**EXERCISE:** In the listing beneath this line, copy exactly the lines starting with the one containing "2019年度 大会情報" and going on through the one containing "2010年度 大会情報".

**MATERIAL SHOWN:**
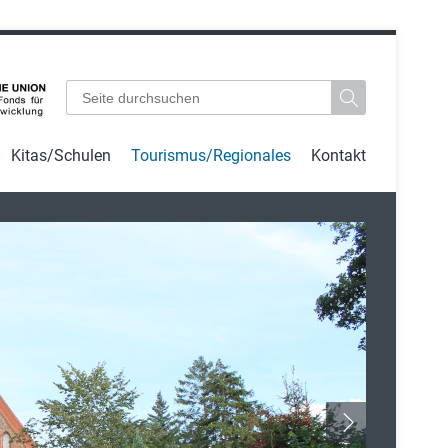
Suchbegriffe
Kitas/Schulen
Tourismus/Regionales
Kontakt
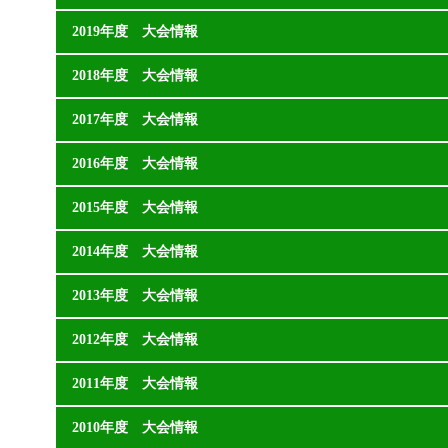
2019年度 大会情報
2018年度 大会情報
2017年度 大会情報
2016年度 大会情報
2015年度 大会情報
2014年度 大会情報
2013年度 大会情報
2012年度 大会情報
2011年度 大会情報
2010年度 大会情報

==

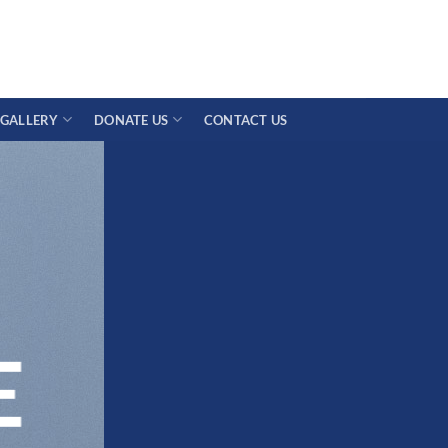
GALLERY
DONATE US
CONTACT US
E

**COMPLETED EXERCISE:**
2019年度 大会情報
2018年度 大会情報
2017年度 大会情報
2016年度 大会情報
2015年度 大会情報
2014年度 大会情報
2013年度 大会情報
2012年度 大会情報
2011年度 大会情報
2010年度 大会情報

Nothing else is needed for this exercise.